Vascular effects of Infection in Pediatric Stroke (VIPS) Study II

Principal Investigator: Heather J. Fullerton

STATUS: Enrolling, Active
FUNDING: NIH-NINDS: R56, R01 and Marc and Lynne Benioff Pediatric Stroke Research Fund 

The Vascular effects of Infection in Pediatric Stroke (VIPS I) study established a network of 37 sites on 5 continents, enrolled 355 children with arterial ischemic stroke (AIS) and 354 stroke-free controls, and generated a wealth of new knowledge on the relationship between infection and childhood AIS.  We discovered that clinical infection acts as a stroke trigger, the upper respiratory tract is the most common location of preceding infection, and routine childhood vaccines protect against stroke.  Serologic assays for herpesviruses revealed that acute herpesvirus infections increase risk of childhood AIS and are present in almost half our cases, mostly as subclinical and primary infections (i.e., first-time infections in seronegative children).  The full spectrum of pathogens that contribute to childhood stroke risk remains unknown.

VIPS findings were generalizable across childhood AIS subtypes—cardioembolic, arteriopathic, idiopathic—suggesting that infection plays a role in different mechanistic pathways to AIS in children.    These findings also present an unresolved paradox:  childhood infection is common, yet childhood AIS is rare.  Possible explanations are (1) the “infection hypothesis”: heterogeneity in pathogens (unusual strains or combinations of pathogens) drives susceptibility to AIS; and (2) the “host response hypothesis”: heterogeneity in the inflammatory response to infection determines susceptibility to AIS.  To explore the former, we performed a pilot study using MassTag PCR as a broader measure of infectious exposure, and found other viruses in almost 10% of the cases tested, often in combination with a herpesvirus.  To explore the latter, we measured serum levels of four immune mediators and found significantly different levels between the different AIS subtypes.  Potential pathways by which differences in the inflammatory response may contribute to stroke risk include hypercoagulability, endothelial injury, and leukocyte activation. 

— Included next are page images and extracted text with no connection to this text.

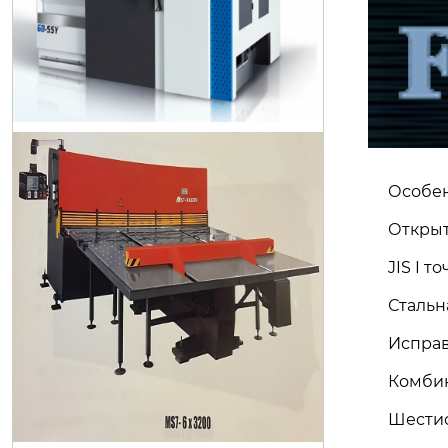
серийный качающийся сдвиг с Ч
ПУ MS7
Особе
Открыт
JIS I т
Стальн
Исправ
Комбин
Шестис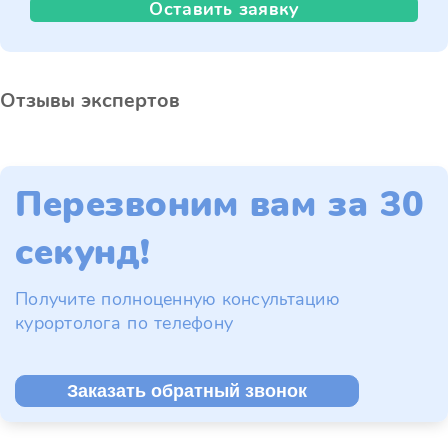
Оставить заявку
Отзывы экспертов
Перезвоним вам за 30
секунд!
Получите полноценную консультацию
курортолога по телефону
Заказать обратный звонок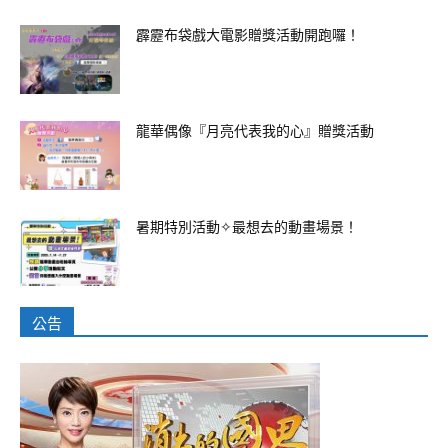
霹靂布袋戲大電影贈獎活動開跑囉！
龍華偶像『月亮代表我的心』贈獎活動
暑期特別活動✧最想去的動畫場景！
公告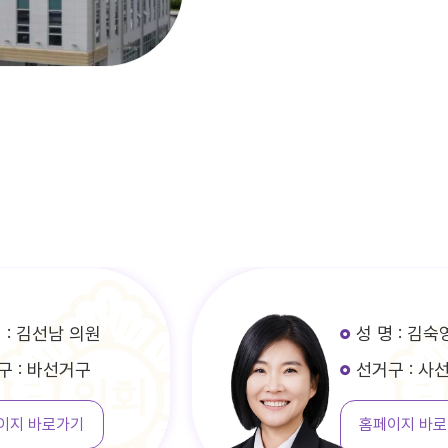
성 명 : 김숙영 의원
선거구 : 사선거구
홈페이지 바로가기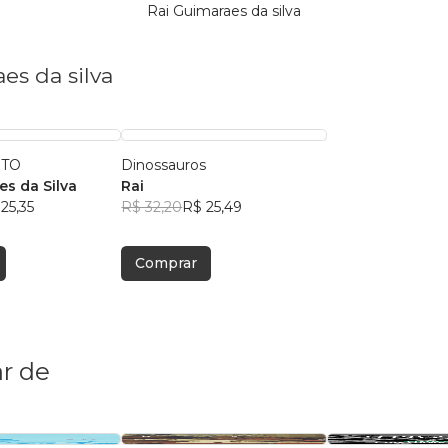
Rai Guimaraes da silva
es da silva
STO
Dinossauros
es da Silva
Rai
25,35
R$ 32,20
R$ 25,49
Comprar
r de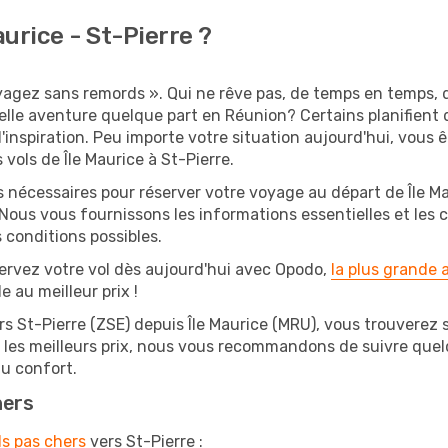
urice - St-Pierre ?
oyagez sans remords ». Qui ne rêve pas, de temps en temps, d
lle aventure quelque part en Réunion? Certains planifient
d'inspiration. Peu importe votre situation aujourd'hui, vous
vols de Île Maurice à St-Pierre.
s nécessaires pour réserver votre voyage au départ de Île Ma
 Nous vous fournissons les informations essentielles et les 
 conditions possibles.
ervez votre vol dès aujourd'hui avec Opodo,
la plus grande
e au meilleur prix !
rs St-Pierre (ZSE) depuis Île Maurice (MRU), vous trouverez su
r les meilleurs prix, nous vous recommandons de suivre que
au confort.
hers
ls pas chers
vers St-Pierre :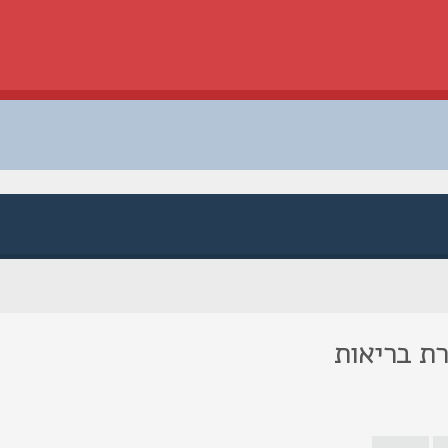
רת בריאות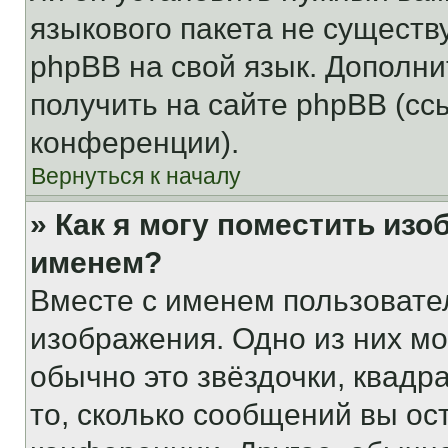
языкового пакета не существ
phpBB на свой язык. Допол
получить на сайте phpBB (сс
конференции).
Вернуться к началу
» Как я могу поместить из
именем?
Вместе с именем пользовател
изображения. Одно из них мо
обычно это звёздочки, квадр
то, сколько сообщений вы ос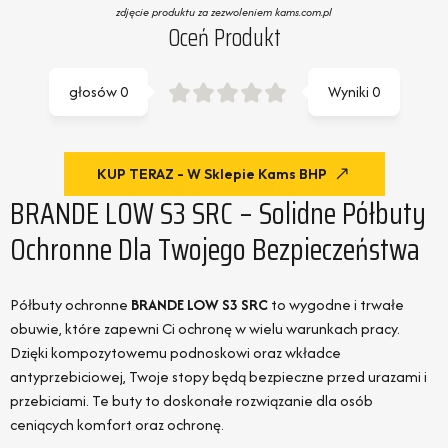
zdjęcie produktu za zezwoleniem kams.com.pl
Oceń Produkt
głosów
0
Wyniki
0
KUP TERAZ - W Sklepie Kams BHP
BRANDE LOW S3 SRC – Solidne Półbuty
Ochronne Dla Twojego Bezpieczeństwa
Półbuty ochronne
BRANDE LOW S3 SRC
to wygodne i trwałe
obuwie, które zapewni Ci ochronę w wielu warunkach pracy.
Dzięki kompozytowemu podnoskowi oraz wkładce
antyprzebiciowej, Twoje stopy będą bezpieczne przed urazami i
przebiciami. Te buty to doskonałe rozwiązanie dla osób
ceniących komfort oraz ochronę.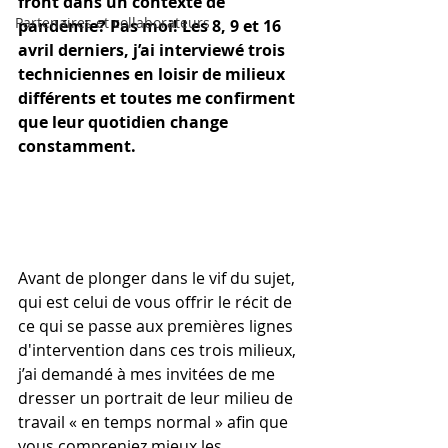
front dans un contexte de 
Partenaires et collaborateurs
pandémie? Pas moi! Les 8, 9 et 16 
avril derniers, j’ai interviewé trois 
techniciennes en loisir de milieux 
différents et toutes me confirment 
que leur quotidien change 
constamment. 
Avant de plonger dans le vif du sujet, 
qui est celui de vous offrir le récit de 
ce qui se passe aux premières lignes 
d'intervention dans ces trois milieux, 
j’ai demandé à mes invitées de me 
dresser un portrait de leur milieu de 
travail « en temps normal » afin que 
vous compreniez mieux les 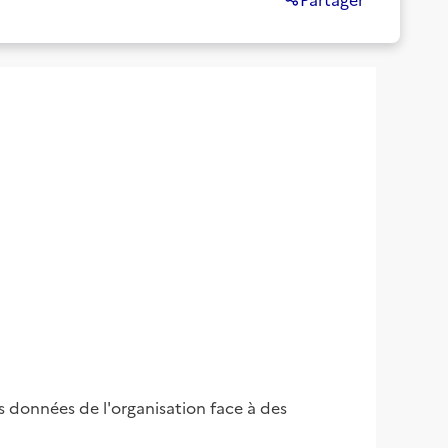
es données de l'organisation face à des 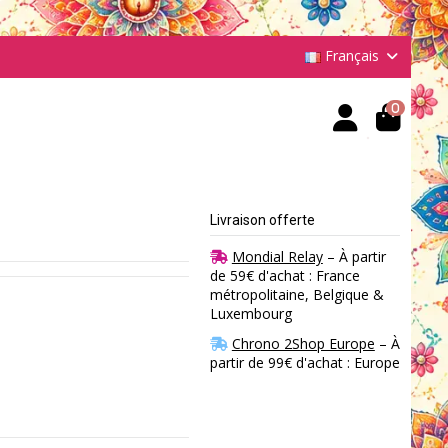
Français
0
Livraison offerte
Mondial Relay
– À partir
de 59€ d'achat : France
métropolitaine, Belgique &
Luxembourg
Chrono 2Shop Europe
– À
partir de 99€ d'achat : Europe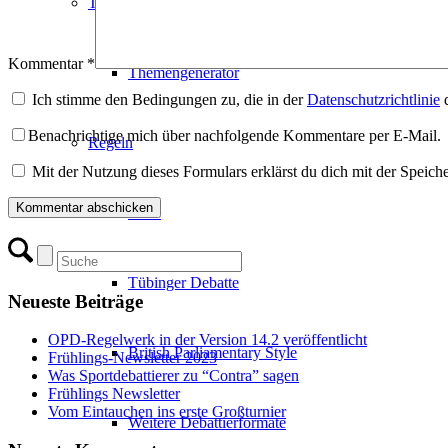
Themen
Kommentar
*
Themengenerator
Ich stimme den Bedingungen zu, die in der
Datenschutzrichtlinie
d
Benachrichtige mich über nachfolgende Kommentare per E-Mail.
Regeln
Mit der Nutzung dieses Formulars erklärst du dich mit der Speic
OPD
Tübinger Debatte
Neueste Beiträge
OPD-Regelwerk in der Version 14.2 veröffentlicht
British Parliamentary Style
Frühlings-Newsletter 2023
Was Sportdebattierer zu “Contra” sagen
Frühlings Newsletter
Vom Eintauchen ins erste Großturnier
Weitere Debattierformate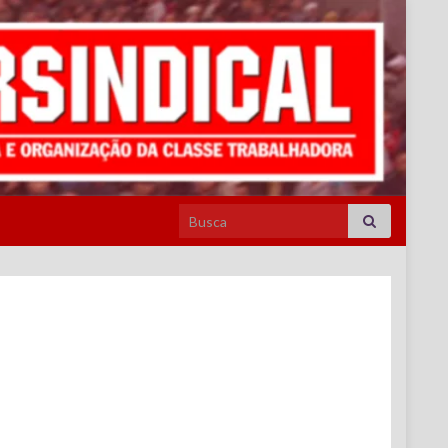
Search for: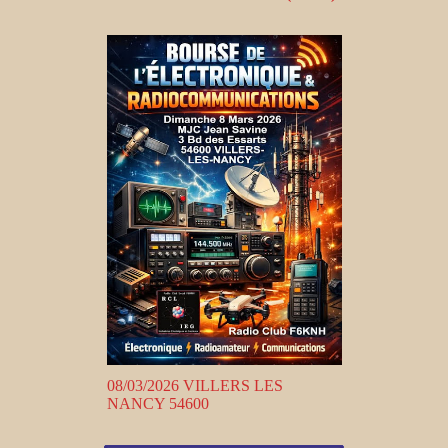
08/03/2026 VILLERS LES
NANCY 54600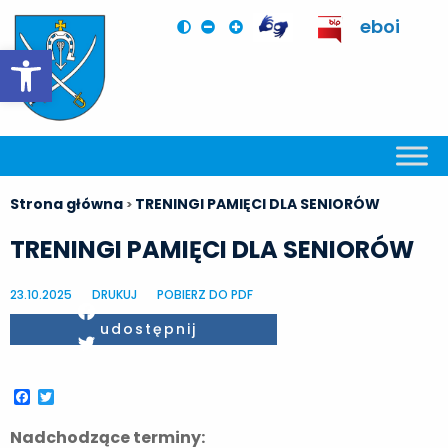
eboi
Otwórz pasek narzędzi
Strona główna
TRENINGI PAMIĘCI DLA SENIORÓW
>
TRENINGI PAMIĘCI DLA SENIORÓW
23.10.2025
DRUKUJ
POBIERZ DO PDF
Facebook
udostępnij
Twitter
Facebook
Twitter
Nadchodzące terminy: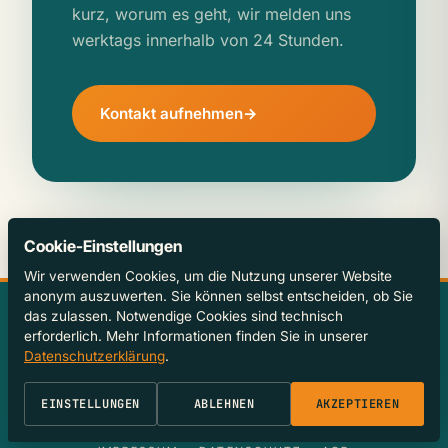
kurz, worum es geht, wir melden uns
werktags innerhalb von 24 Stunden.
Kontakt aufnehmen
Cookie-Einstellungen
Wir verwenden Cookies, um die Nutzung unserer Website
anonym auszuwerten. Sie können selbst entscheiden, ob Sie
das zulassen. Notwendige Cookies sind technisch
KONTAKT
erforderlich. Mehr Informationen finden Sie in unserer
OFFICE@JANHOFER.AT
Datenschutzerklärung
.
+43 732 297003
BOCKGASSE 3, 4020 LINZ
EINSTELLUNGEN
ABLEHNEN
AKZEPTIEREN
COOKIES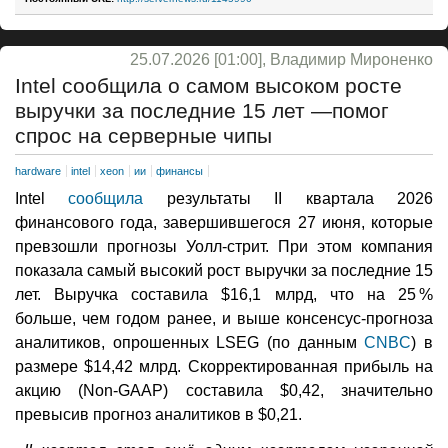
25.07.2026 [01:00], Владимир Мироненко
Intel сообщила о самом высоком росте
выручки за последние 15 лет —помог
спрос на серверные чипы
hardware
intel
xeon
ии
финансы
Intel
сообщила
результаты II квартала 2026
финансового года, завершившегося 27 июня, которые
превзошли прогнозы Уолл-стрит. При этом компания
показала самый высокий рост выручки за последние 15
лет. Выручка составила $16,1 млрд, что на 25 %
больше, чем годом ранее, и выше консенсус-прогноза
аналитиков, опрошенных LSEG (по данным
CNBC
) в
размере $14,42 млрд. Скорректированная прибыль на
акцию (Non-GAAP) составила $0,42, значительно
превысив прогноз аналитиков в $0,21.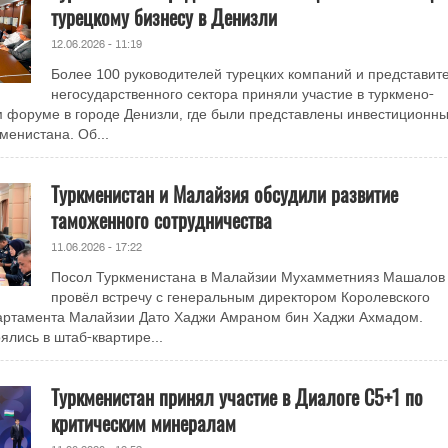
турецкому бизнесу в Денизли
12.06.2026 - 11:19
Более 100 руководителей турецких компаний и представит
негосударственного сектора приняли участие в туркмено-
 форуме в городе Денизли, где были представлены инвестиционн
менистана. Об...
Туркменистан и Малайзия обсудили развитие
таможенного сотрудничества
11.06.2026 - 17:22
Посол Туркменистана в Малайзии Мухамметнияз Машалов
провёл встречу с генеральным директором Королевского
артамента Малайзии Дато Хаджи Амраном бин Хаджи Ахмадом.
ялись в штаб-квартире...
Туркменистан принял участие в Диалоге C5+1 по
критическим минералам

With readily available therapies for both infections and downstream inflammatory effects, infection should be further pursued as a modifiable stroke risk factor.  New analyses of VIPS follow-up data demonstrate the urgent need for better strategies for secondary stroke prevention in children:  1-year recurrence rates were 4.5% after idiopathic AIS, 8.1% after cardioembolic AIS, and 21% after arteriopathic AIS, which is the most common stroke type in a previously healthy child.  Determining the specific pathogens and inflammatory processes underlying childhood arteriopathy is the most promising avenue for reducing recurrent stroke in children.  

VIPS II will extend our initial work, taking advantage of state of the art techniques to address the exposure paradox and test the overall hypothesis:  different pathogens, pathogen strains, pathogen combinations, and host inflammatory responses underlie different childhood stroke subtypes (arteriopathic, cardioembolic, idiopathic). Our specific aims are:

1.  To identify known and novel pathogens in children with AIS, and determine whether different pathogens (including unusual strains or combinations of pathogens) are associated with arteriopathic versus cardioembolic or idiopathic stroke.   We will use next generation sequencing (NGS) of nucleic acids for the efficient, highly sensitive and unbiased detection of microbes, including novel pathogens.  Since samples needed for NGS were not collected in VIPS I, we will enroll an additional 200 AIS cases in VIPS II.

2. To determine whether children with arteriopathic AIS have a distinct analyte signature consistent with an alternative pathway of inflammation compared to children with cardioembolic or idiopathic stroke.  

In samples obtained from our well-characterized VIPS I  derivation cohort, we will use high sensitivity multiplex bead arrays to measure a custom panel of soluble immune mediators and related analytes that have been implicated in other forms of vascular disease.  We will confirm the resulting associations in the VIPS II validation cohort.

3.  To obtain and analyze the childhood stroke transcriptome, and identify molecular correlates of stroke heterogeneity.  In cases and controls enrolled in VIPS II, we will generate genome-wide transcriptional profiles from the peripheral blood to determine which genes and pathways are dysregulated after AIS, and how they correlate with stroke subtype (arteriopathic, cardioembolic, idiopathic).